# Lost snake - found



## Pebble (10 d ago)

I was not aware that milk snakes are such good escape artists until recently. I got a baby milk snake back in November and she vanished less than a week later. I didn't even have a chance to feed her.

Well yesterday I found her just sitting in the middle of the kitchen. I honestly thought I was hallucinating. She isn't injured at all but lord was she hungry. I did a quick weight check (11g) and measured her (13in). She took her mouse instantly, after attempting to eat my thumb.

She's now happy and warm in her new tank with a locking lid. She seemed to relax almost instantly.

















(Please ignore my sister's messy bathroom)

Has anyone else had escape artists snakes? Where do they normally go? I feel like everytime I talk to someone about it they look at me like I'm a failure 🥲


----------



## Pirate7 (Apr 7, 2008)

Glad you found her. 

I have plenty, but my best one is when I moved house, removal company took down the big viv from the old house and rebuilt it in the new, I didn't bother checking it like an absolute *moron, *the boa found the dislodged vent and escaped.
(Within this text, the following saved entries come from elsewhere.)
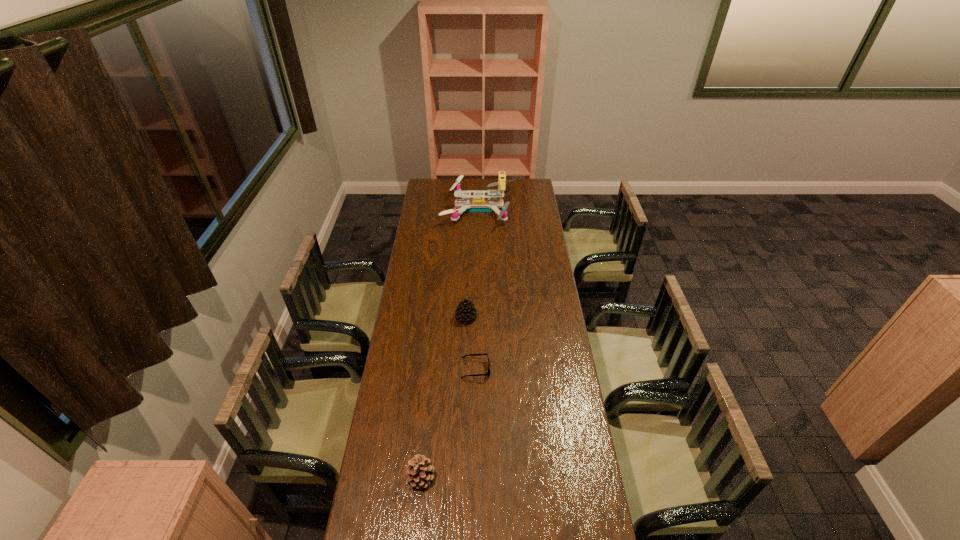 Where is `the tallest object`? The height and width of the screenshot is (540, 960). the tallest object is located at coordinates (478, 204).

Find the location of a particular element. The width and height of the screenshot is (960, 540). drone is located at coordinates (478, 204).

Where is `the right pinecone`? This screenshot has height=540, width=960. the right pinecone is located at coordinates (465, 312).

Find the location of `the farther pinecone`. the farther pinecone is located at coordinates (465, 312).

You are a GUI agent. You are given a task and a screenshot of the screen. Output one action in this format:
    pyautogui.click(x=<x>, y=<y>)
    Task: Click on the nearest object
    The image size is (960, 540).
    Given the screenshot: What is the action you would take?
    pyautogui.click(x=419, y=473)

In order to click on the left pinecone in this screenshot , I will do [x=419, y=473].

Find the location of a particular element. The image size is (960, 540). the second nearest object is located at coordinates (488, 373).

Identify the location of the shortest object. The image size is (960, 540). (488, 373).

You are a GUI agent. You are given a task and a screenshot of the screen. Output one action in this format:
    pyautogui.click(x=<x>, y=<y>)
    Task: Click on the blank area located on the front-facing side of the farthest object
    The image size is (960, 540).
    Given the screenshot: What is the action you would take?
    pyautogui.click(x=530, y=209)

The height and width of the screenshot is (540, 960). Identify the location of free point located at the narrow end of the right pinecone. (465, 347).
I went to take my hedgehog to a friends house as I was flying off to Ukraine a few hours later, as I got back home I saw the snakes tail just go behind the toilet in the en-suite. So a few hours before needing to be at the airport I was smashing up the bathroom to no avail. I got a facebook message from my parents when I was in Chernobyl (good connectivity in the zone!!) that the snake is currently on the bed, they shut the door on the en suite and left the snake just browsing the room. I came back to a smashed TV and a snake looking at me with the look of "it wasn't me". 

Always check the vents!!!!!!!!


----------